::: PROVIDED DATA :::
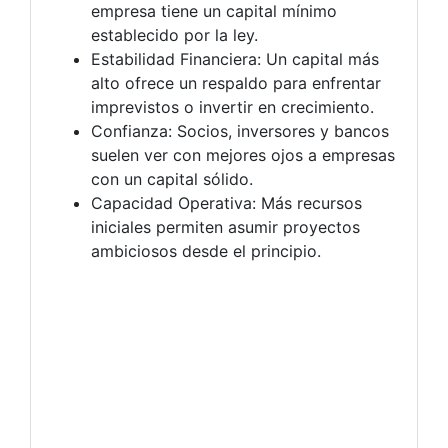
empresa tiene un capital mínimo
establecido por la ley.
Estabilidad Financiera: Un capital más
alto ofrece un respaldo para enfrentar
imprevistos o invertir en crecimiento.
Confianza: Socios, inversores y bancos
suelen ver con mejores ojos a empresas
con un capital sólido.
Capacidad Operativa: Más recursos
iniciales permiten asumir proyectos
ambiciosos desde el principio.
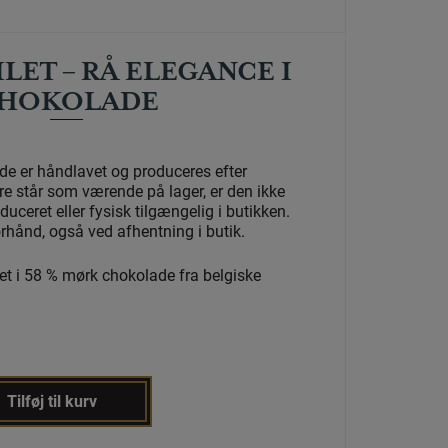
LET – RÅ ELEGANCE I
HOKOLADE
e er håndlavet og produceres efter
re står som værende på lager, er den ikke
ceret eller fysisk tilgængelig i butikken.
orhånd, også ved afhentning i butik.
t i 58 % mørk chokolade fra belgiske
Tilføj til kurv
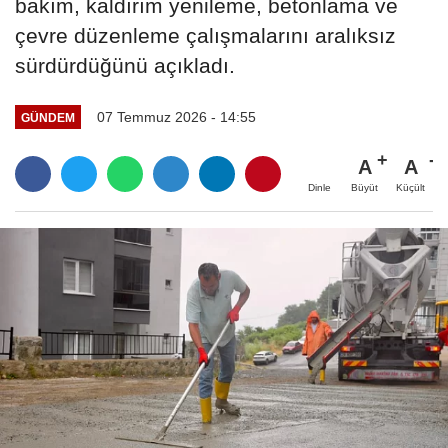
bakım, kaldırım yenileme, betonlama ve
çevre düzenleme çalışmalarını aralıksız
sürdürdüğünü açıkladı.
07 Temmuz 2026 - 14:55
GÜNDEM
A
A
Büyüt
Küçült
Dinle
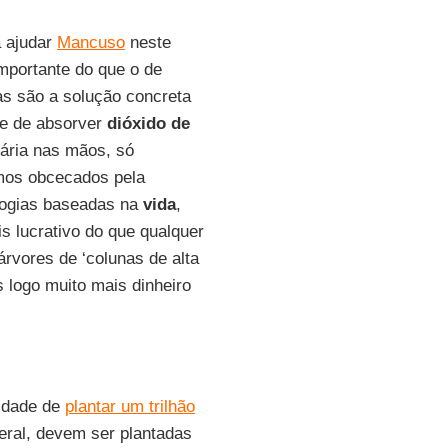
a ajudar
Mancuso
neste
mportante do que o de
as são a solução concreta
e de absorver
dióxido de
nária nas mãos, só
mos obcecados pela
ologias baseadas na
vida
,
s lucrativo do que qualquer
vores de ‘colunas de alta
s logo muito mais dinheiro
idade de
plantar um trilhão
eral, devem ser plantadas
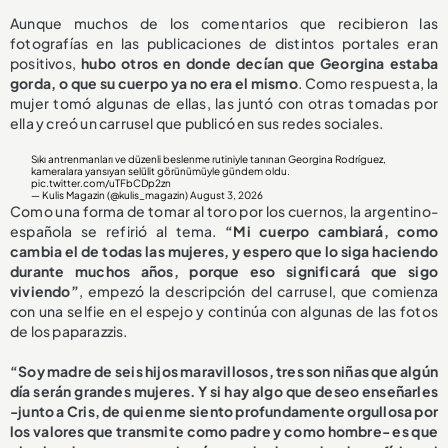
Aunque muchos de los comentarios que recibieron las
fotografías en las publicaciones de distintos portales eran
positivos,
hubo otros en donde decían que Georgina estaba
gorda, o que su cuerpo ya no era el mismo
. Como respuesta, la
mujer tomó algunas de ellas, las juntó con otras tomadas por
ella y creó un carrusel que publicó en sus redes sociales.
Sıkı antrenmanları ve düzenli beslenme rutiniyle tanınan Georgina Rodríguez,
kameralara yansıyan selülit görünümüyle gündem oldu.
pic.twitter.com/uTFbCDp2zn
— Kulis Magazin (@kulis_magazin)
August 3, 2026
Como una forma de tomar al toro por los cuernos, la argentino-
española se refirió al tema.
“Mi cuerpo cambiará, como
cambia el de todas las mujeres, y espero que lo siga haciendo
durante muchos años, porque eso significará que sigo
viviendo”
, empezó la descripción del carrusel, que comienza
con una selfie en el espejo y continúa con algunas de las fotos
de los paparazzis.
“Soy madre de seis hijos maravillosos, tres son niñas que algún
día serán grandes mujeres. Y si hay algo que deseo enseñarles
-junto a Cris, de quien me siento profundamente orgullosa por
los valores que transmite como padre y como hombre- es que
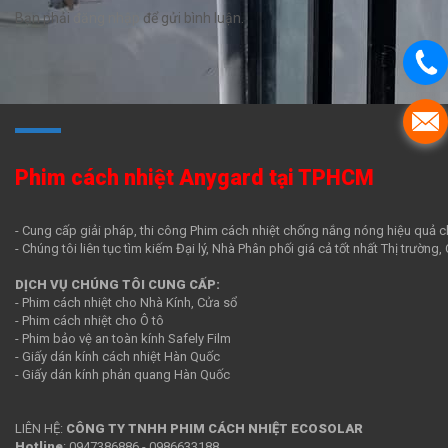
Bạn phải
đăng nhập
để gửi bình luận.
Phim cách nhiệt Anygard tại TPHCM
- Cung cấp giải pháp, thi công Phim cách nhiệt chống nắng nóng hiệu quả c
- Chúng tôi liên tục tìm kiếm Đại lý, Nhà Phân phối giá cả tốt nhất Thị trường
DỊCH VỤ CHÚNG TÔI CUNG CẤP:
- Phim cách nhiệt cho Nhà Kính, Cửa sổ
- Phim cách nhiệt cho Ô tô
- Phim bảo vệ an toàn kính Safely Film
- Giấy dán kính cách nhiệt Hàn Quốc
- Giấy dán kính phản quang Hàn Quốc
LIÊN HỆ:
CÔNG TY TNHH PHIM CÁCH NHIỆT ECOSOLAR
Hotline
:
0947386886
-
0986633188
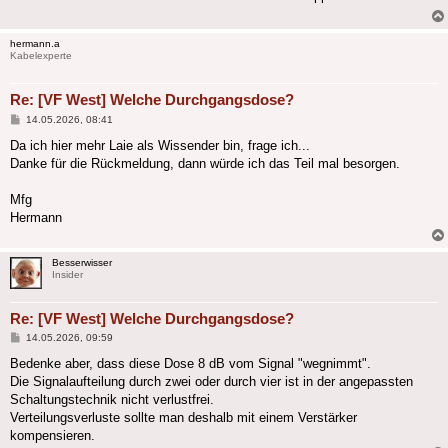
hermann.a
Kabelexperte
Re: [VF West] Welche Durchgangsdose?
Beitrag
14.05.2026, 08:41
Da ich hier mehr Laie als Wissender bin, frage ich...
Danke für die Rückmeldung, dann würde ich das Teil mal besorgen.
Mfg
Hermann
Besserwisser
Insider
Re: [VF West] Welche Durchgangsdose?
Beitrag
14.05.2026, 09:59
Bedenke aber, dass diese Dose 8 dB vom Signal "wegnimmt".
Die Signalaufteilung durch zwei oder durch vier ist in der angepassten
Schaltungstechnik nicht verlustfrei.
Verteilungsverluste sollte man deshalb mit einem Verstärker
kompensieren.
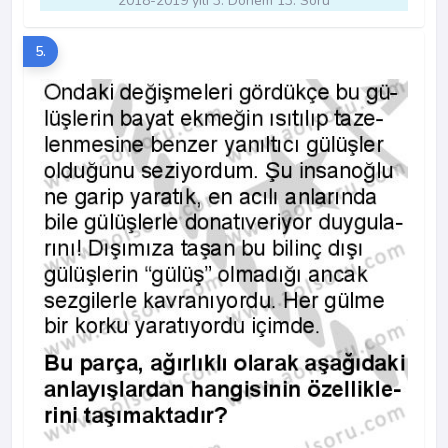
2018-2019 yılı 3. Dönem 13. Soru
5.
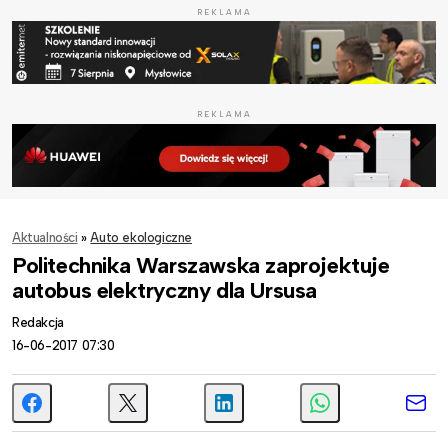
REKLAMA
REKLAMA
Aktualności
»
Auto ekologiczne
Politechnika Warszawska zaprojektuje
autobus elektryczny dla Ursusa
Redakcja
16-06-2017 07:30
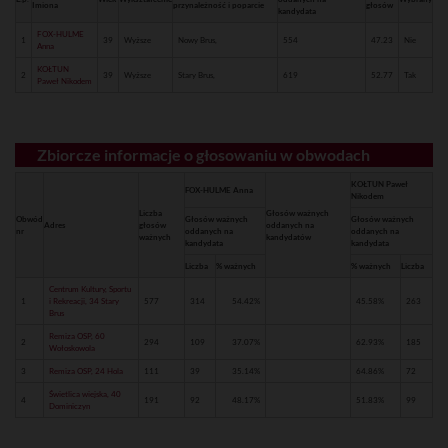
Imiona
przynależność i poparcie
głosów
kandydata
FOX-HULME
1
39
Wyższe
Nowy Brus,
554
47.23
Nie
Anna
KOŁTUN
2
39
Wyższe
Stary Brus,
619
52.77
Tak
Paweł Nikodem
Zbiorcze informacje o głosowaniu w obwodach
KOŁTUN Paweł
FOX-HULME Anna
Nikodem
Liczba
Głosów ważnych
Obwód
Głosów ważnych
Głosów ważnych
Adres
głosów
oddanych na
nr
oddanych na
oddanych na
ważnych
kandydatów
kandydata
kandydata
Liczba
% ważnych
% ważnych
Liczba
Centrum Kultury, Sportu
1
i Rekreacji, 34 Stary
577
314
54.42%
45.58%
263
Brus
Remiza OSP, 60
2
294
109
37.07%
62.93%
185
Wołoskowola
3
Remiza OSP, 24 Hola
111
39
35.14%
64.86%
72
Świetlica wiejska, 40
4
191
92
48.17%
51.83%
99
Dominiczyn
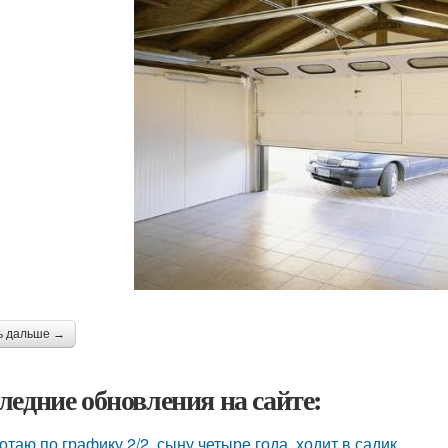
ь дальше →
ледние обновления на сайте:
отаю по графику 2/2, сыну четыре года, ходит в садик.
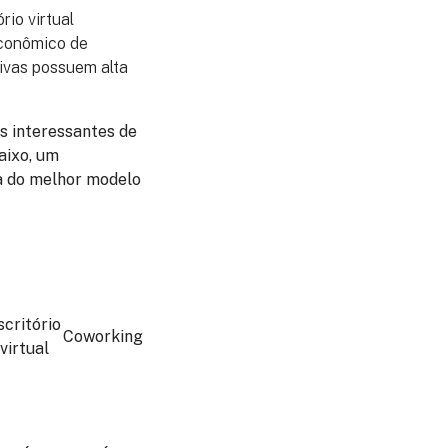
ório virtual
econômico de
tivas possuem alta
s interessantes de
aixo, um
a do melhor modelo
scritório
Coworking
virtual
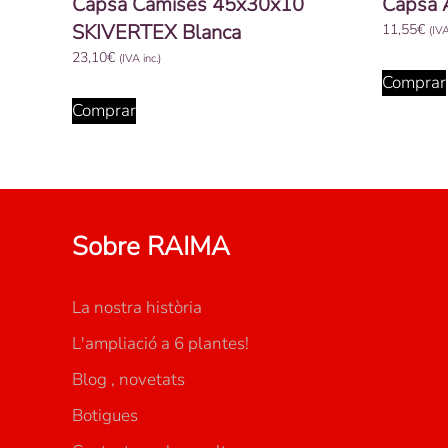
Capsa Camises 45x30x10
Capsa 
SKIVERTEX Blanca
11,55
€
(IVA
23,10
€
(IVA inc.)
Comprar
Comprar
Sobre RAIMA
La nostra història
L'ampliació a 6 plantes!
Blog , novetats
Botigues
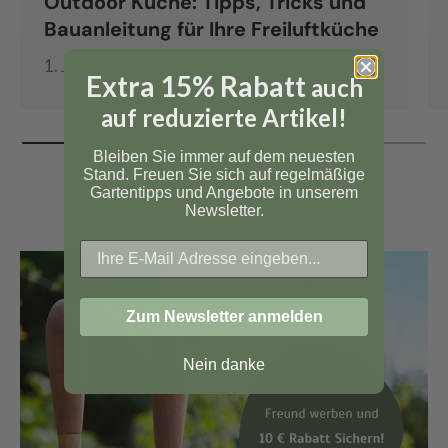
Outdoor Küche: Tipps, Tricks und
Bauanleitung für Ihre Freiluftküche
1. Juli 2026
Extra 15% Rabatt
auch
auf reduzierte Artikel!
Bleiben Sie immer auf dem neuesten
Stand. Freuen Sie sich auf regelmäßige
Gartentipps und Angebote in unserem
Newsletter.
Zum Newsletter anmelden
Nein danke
:::
ASSIGNMENT: For every entry above, please output the text exactly and leave any picture behind.

WORKED SOLUTION:
empresa tiene un capital mínimo
establecido por la ley.
Estabilidad Financiera: Un capital más
alto ofrece un respaldo para enfrentar
imprevistos o invertir en crecimiento.
Confianza: Socios, inversores y bancos
suelen ver con mejores ojos a empresas
con un capital sólido.
Capacidad Operativa: Más recursos
iniciales permiten asumir proyectos
ambiciosos desde el principio.
LET – RÅ ELEGANCE I
HOKOLADE
e er håndlavet og produceres efter
re står som værende på lager, er den ikke
ceret eller fysisk tilgængelig i butikken.
orhånd, også ved afhentning i butik.
t i 58 % mørk chokolade fra belgiske
Tilføj til kurv
bakım, kaldırım yenileme, betonlama ve
çevre düzenleme çalışmalarını aralıksız
sürdürdüğünü açıkladı.
07 Temmuz 2026 - 14:55
GÜNDEM
A
A
Büyüt
Küçült
Dinle
a ajudar
Mancuso
neste
mportante do que o de
as são a solução concreta
e de absorver
dióxido de
nária nas mãos, só
mos obcecados pela
ologias baseadas na
vida
,
s lucrativo do que qualquer
vores de ‘colunas de alta
s logo muito mais dinheiro
idade de
plantar um trilhão
eral, devem ser plantadas
Aunque muchos de los comentarios que recibieron las
fotografías en las publicaciones de distintos portales eran
positivos,
hubo otros en donde decían que Georgina estaba
gorda, o que su cuerpo ya no era el mismo
. Como respuesta, la
mujer tomó algunas de ellas, las juntó con otras tomadas por
ella y creó un carrusel que publicó en sus redes sociales.
Sıkı antrenmanları ve düzenli beslenme rutiniyle tanınan Georgina Rodríguez,
kameralara yansıyan selülit görünümüyle gündem oldu.
pic.twitter.com/uTFbCDp2zn
— Kulis Magazin (@kulis_magazin)
August 3, 2026
Como una forma de tomar al toro por los cuernos, la argentino-
española se refirió al tema.
“Mi cuerpo cambiará, como
cambia el de todas las mujeres, y espero que lo siga haciendo
durante muchos años, porque eso significará que sigo
viviendo”
, empezó la descripción del carrusel, que comienza
con una selfie en el espejo y continúa con algunas de las fotos
de los paparazzis.
“Soy madre de seis hijos maravillosos, tres son niñas que algún
día serán grandes mujeres. Y si hay algo que deseo enseñarles
-junto a Cris, de quien me siento profundamente orgullosa por
los valores que transmite como padre y como hombre- es que
Bạn phải
đăng nhập
để gửi bình luận.
Phim cách nhiệt Anygard tại TPHCM
- Cung cấp giải pháp, thi công Phim cách nhiệt chống nắng nóng hiệu quả c
- Chúng tôi liên tục tìm kiếm Đại lý, Nhà Phân phối giá cả tốt nhất Thị trường
DỊCH VỤ CHÚNG TÔI CUNG CẤP:
- Phim cách nhiệt cho Nhà Kính, Cửa sổ
- Phim cách nhiệt cho Ô tô
- Phim bảo vệ an toàn kính Safely Film
- Giấy dán kính cách nhiệt Hàn Quốc
- Giấy dán kính phản quang Hàn Quốc
LIÊN HỆ:
CÔNG TY TNHH PHIM CÁCH NHIỆT ECOSOLAR
Hotline
:
0947386886
-
0986633188
hermann.a
Kabelexperte
Re: [VF West] Welche Durchgangsdose?
Beitrag
14.05.2026, 08:41
Da ich hier mehr Laie als Wissender bin, frage ich...
Danke für die Rückmeldung, dann würde ich das Teil mal besorgen.
Mfg
Hermann
Besserwisser
Insider
Re: [VF West] Welche Durchgangsdose?
Beitrag
14.05.2026, 09:59
Bedenke aber, dass diese Dose 8 dB vom Signal "wegnimmt".
Die Signalaufteilung durch zwei oder durch vier ist in der angepassten
Schaltungstechnik nicht verlustfrei.
Verteilungsverluste sollte man deshalb mit einem Verstärker
kompensieren.
2018-2019 yılı 3. Dönem 13. Soru
5.
REKLAMA
REKLAMA
Aktualności
»
Auto ekologiczne
Politechnika Warszawska zaprojektuje
autobus elektryczny dla Ursusa
Redakcja
16-06-2017 07:30
Imiona
przynależność i poparcie
głosów
kandydata
FOX-HULME
1
39
Wyższe
Nowy Brus,
554
47.23
Nie
Anna
KOŁTUN
2
39
Wyższe
Stary Brus,
619
52.77
Tak
Paweł Nikodem
Zbiorcze informacje o głosowaniu w obwodach
KOŁTUN Paweł
FOX-HULME Anna
Nikodem
Liczba
Głosów ważnych
Obwód
Głosów ważnych
Głosów ważnych
Adres
głosów
oddanych na
nr
oddanych na
oddanych na
ważnych
kandydatów
kandydata
kandydata
Liczba
% ważnych
% ważnych
Liczba
Centrum Kultury, Sportu
1
i Rekreacji, 34 Stary
577
314
54.42%
45.58%
263
Brus
Remiza OSP, 60
2
294
109
37.07%
62.93%
185
Wołoskowola
3
Remiza OSP, 24 Hola
111
39
35.14%
64.86%
72
Świetlica wiejska, 40
4
191
92
48.17%
51.83%
99
Dominiczyn
ь дальше →
ледние обновления на сайте:
отаю по графику 2/2, сыну четыре года, ходит в садик.
ório virtual
econômico de
tivas possuem alta
s interessantes de
aixo, um
a do melhor modelo
scritório
Coworking
virtual
Capsa Camises 45x30x10
Capsa 
SKIVERTEX Blanca
11,55
€
(IVA
23,10
€
(IVA inc.)
Comprar
Comprar
Sobre RAIMA
La nostra història
L'ampliació a 6 plantes!
Blog , novetats
Botigues
Outdoor Küche: Tipps, Tricks und
Bauanleitung für Ihre Freiluftküche
1. Juli 2026
Extra 15% Rabatt
auch
auf reduzierte Artikel!
Bleiben Sie immer auf dem neuesten
Stand. Freuen Sie sich auf regelmäßige
Gartentipps und Angebote in unserem
Newsletter.
Zum Newsletter anmelden
Nein danke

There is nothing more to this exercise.